The Siobhan Davies Dance company was much loved by Scottish audiences, and Gill Clarke was also involved in many movement research and choreographic projects in Scotland encouraging and mentoring independent dance-makers.

She was a rigorous and generous teacher of dance, who taught extensively at a professional level across the UK and beyond. She regarded teaching as integral to her artistic practice. Her understanding of the body and its architecture, and her ability to communicate this, had a profound influence on the quality and integrity of dance training and development in the last 20 years.

She was head of performance studies at Trinity Laban, London between 2000 and 2006, and regularly led masterclasses and workshops internationally for students, professionals and companies.

Her passionate inquiry into dance was an inspiration to many dance and movement artists, and students around the world.

She founded Dance UK in 1982, the leading campaign group for the health, wellbeing and experience of dance. She was an articulate and committed champion in support of independent dancers.

She was then co-founder of Independent Dance in 1990 with Fiona Millward. This is an artist-led training organisation dedicated to professional dance artists based at Siobhan Davies Dance Studio and has had the longest-running programme for the development of professional dance artists in the UK.

She believed passionately in the contribution that dance and movement can make beyond the artform, and beyond performance. She made connections beyond dance to other makers and thinkers interested in embodied knowledge and inquiry, and was encouraged in her recent research by the interest of scientists, anthropologists and psychologists studying embodied cognition and the increasing understanding of the mind as more than simply the brain, but a set of bodily processes that are themselves highly intelligent and deliberate.

In February 2011, she started a major research lab into the relationship between Movement and Meaning with a group of dance practitioners, scientists, philosophers, psychologists and social anthropologist in London, on which she continued to work until the day before she died. She had put in place mechanisms to ensure that her work with Independent Dance and the Movement and Meaning research continued to thrive.
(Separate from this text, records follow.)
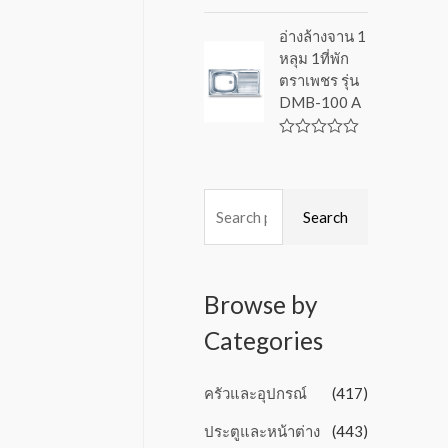
f
R
5
a
อ่างล้างจาน 1
t
หลุม 1ที่พัก
e
d
ตราเพชร รุ่น
0
DMB-100 A
o
u
t
o
R
f
a
5
t
e
d
Search
0
o
u
t
o
Browse by
f
5
Categories
ครัวและอุปกรณ์
(417)
ประตูและหน้าต่าง
(443)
She was a joint Fellow of the National Endowment for Science, Technology and the Arts (NESTA), and was made MBE for her services to dance.

In 2011, she received the Jane Attenborough Dance UK Industry Award at the Critics' Circle National Dance Awards in recognition of her championing of independent dance artists. The winner of this award is chosen following an open nomination process, making the winner someone who is genuinely respected and admired by their colleagues.

Siobhan Davies has paid tribute to Clarke as someone who "loved dance with an intelligent passion. She intuitively appreciated that there is a knowing in our bodies that too often we are not in touch with. Her lifelong work as a performer, teacher and researcher was to reveal the mindful intelligence of the moving body and what that means to all of us as people, our relationship with others and our place in the world."

The inpouring of heartfelt messages of loss and inspiration since her death are testament to the huge esteem in which she was held, and to the many people she connected to. She is survived by her brother Peter Clarke.